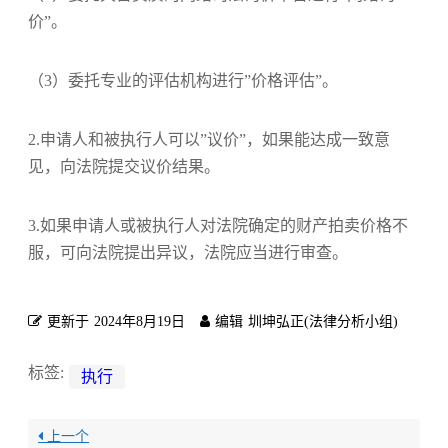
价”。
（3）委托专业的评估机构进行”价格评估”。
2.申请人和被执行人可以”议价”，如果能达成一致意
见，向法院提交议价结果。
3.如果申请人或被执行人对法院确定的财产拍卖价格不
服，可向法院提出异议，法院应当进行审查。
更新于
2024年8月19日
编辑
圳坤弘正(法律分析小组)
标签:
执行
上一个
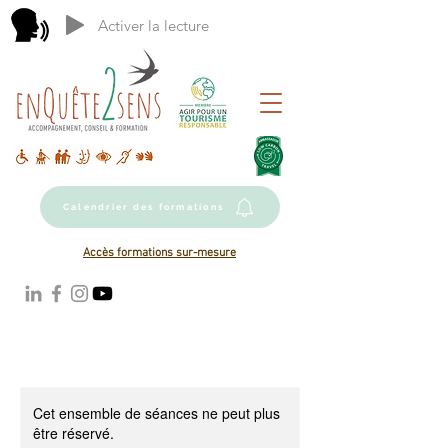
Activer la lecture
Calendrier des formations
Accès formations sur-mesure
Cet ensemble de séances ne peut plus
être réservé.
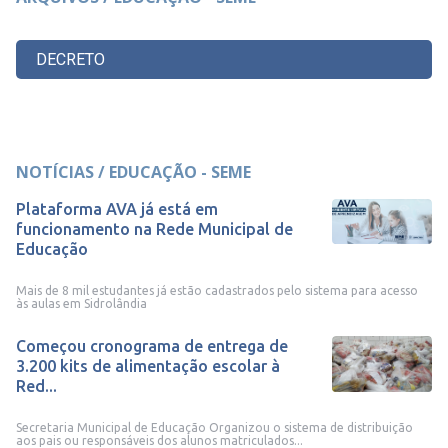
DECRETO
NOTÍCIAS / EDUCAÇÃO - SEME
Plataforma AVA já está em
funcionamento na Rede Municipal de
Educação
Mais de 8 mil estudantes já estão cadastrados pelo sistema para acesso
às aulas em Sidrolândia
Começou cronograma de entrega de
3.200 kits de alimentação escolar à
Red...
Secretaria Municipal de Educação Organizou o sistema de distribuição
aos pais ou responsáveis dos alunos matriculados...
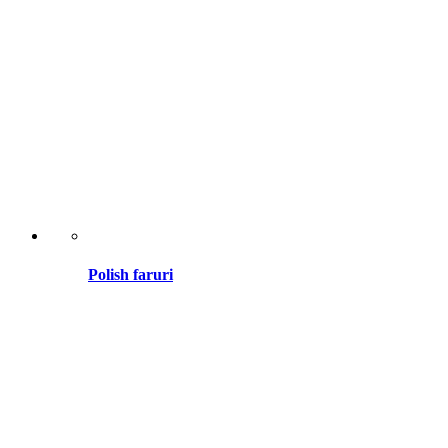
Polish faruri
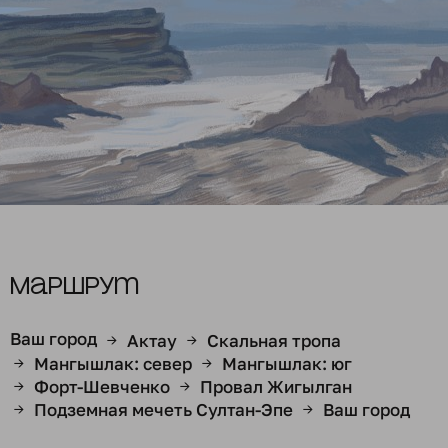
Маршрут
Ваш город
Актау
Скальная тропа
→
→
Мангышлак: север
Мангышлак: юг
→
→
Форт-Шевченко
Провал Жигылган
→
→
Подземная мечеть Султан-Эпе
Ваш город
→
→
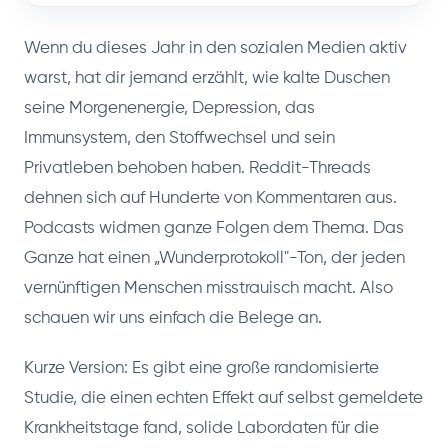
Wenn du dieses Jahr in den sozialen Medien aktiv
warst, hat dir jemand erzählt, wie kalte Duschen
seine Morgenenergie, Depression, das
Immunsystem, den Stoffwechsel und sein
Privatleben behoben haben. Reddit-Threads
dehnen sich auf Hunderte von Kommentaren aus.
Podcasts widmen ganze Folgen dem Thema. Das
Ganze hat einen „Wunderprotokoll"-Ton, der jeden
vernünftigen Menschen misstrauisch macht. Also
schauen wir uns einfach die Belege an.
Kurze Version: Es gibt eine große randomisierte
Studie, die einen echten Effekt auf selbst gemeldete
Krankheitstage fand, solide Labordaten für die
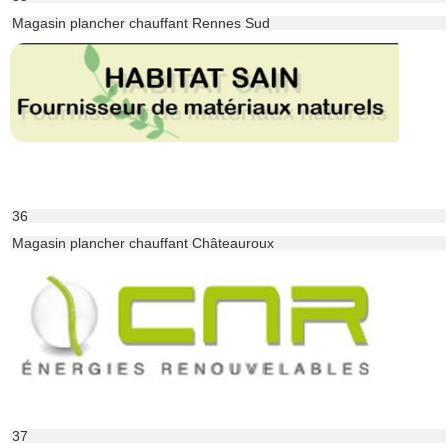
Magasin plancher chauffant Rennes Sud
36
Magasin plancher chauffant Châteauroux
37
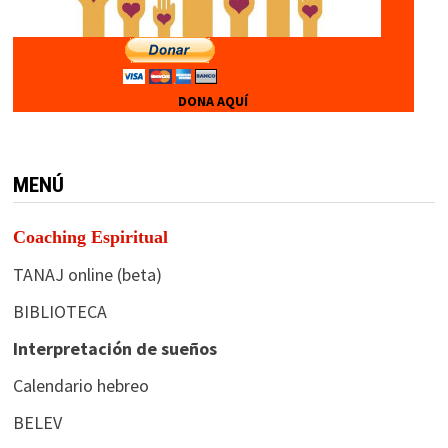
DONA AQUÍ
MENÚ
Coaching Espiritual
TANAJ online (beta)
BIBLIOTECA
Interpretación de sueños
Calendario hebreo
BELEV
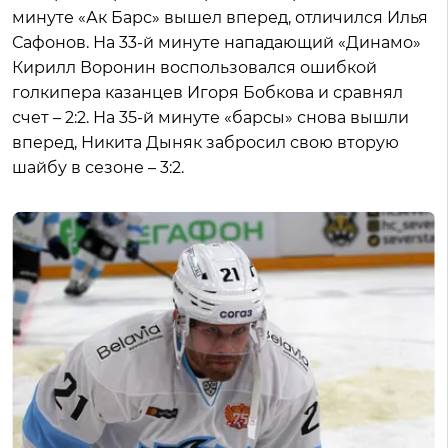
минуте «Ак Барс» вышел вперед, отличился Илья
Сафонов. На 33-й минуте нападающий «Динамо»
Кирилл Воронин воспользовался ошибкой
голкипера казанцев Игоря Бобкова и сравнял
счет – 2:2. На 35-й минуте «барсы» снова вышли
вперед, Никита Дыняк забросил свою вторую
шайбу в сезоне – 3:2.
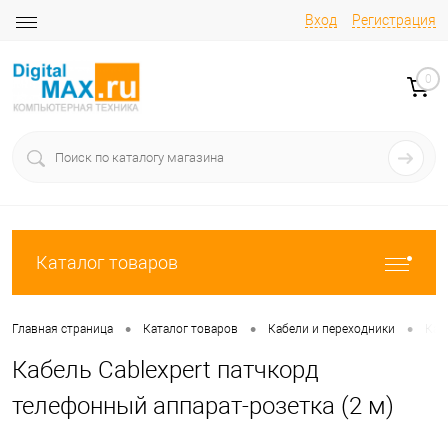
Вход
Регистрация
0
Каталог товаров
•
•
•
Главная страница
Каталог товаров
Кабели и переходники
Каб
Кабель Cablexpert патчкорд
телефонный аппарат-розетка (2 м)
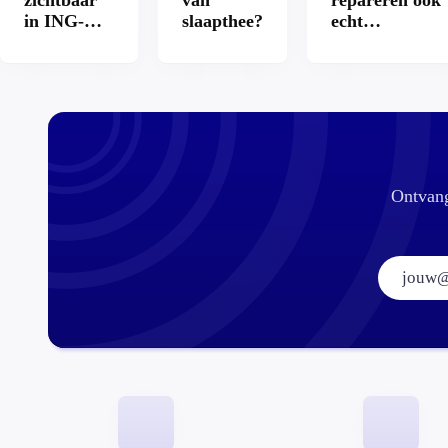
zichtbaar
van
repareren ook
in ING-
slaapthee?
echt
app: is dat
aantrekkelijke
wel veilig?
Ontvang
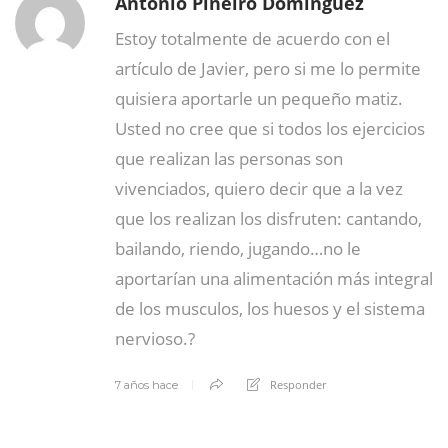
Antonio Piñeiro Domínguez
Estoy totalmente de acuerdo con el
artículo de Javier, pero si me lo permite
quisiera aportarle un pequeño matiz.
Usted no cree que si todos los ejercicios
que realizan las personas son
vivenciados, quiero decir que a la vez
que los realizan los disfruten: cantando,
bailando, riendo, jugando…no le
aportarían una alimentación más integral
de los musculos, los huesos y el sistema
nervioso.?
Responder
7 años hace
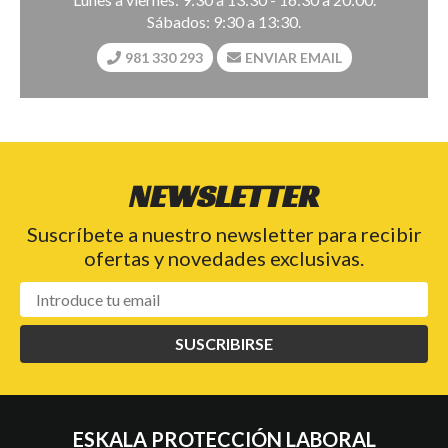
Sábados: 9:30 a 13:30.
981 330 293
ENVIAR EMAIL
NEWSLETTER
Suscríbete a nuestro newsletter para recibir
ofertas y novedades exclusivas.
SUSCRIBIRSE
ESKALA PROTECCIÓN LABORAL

### What to work on:
Each line from the first line of the material above through the line containing "Kurze Version: Es" is to be reproduced exactly, with both ends kept and pictures left out.

### Written reply:
价”。
（3）委托专业的评估机构进行”价格评估”。
2.申请人和被执行人可以”议价”，如果能达成一致意
见，向法院提交议价结果。
3.如果申请人或被执行人对法院确定的财产拍卖价格不
服，可向法院提出异议，法院应当进行审查。
更新于
2024年8月19日
编辑
圳坤弘正(法律分析小组)
标签:
执行
上一个
Activer la lecture
Calendrier des formations
Accès formations sur-mesure
Cet ensemble de séances ne peut plus
être réservé.
DECRETO
NOTÍCIAS / EDUCAÇÃO - SEME
Plataforma AVA já está em
funcionamento na Rede Municipal de
Educação
Mais de 8 mil estudantes já estão cadastrados pelo sistema para acesso
às aulas em Sidrolândia
Começou cronograma de entrega de
3.200 kits de alimentação escolar à
Red...
Secretaria Municipal de Educação Organizou o sistema de distribuição
aos pais ou responsáveis dos alunos matriculados...
Polish faruri
Маршрут
Ваш город
Актау
Скальная тропа
→
→
Мангышлак: север
Мангышлак: юг
→
→
Форт-Шевченко
Провал Жигылган
→
→
Подземная мечеть Султан-Эпе
Ваш город
→
→
Wenn du dieses Jahr in den sozialen Medien aktiv
warst, hat dir jemand erzählt, wie kalte Duschen
seine Morgenenergie, Depression, das
Immunsystem, den Stoffwechsel und sein
Privatleben behoben haben. Reddit-Threads
dehnen sich auf Hunderte von Kommentaren aus.
Podcasts widmen ganze Folgen dem Thema. Das
Ganze hat einen „Wunderprotokoll"-Ton, der jeden
vernünftigen Menschen misstrauisch macht. Also
schauen wir uns einfach die Belege an.
Kurze Version: Es gibt eine große randomisierte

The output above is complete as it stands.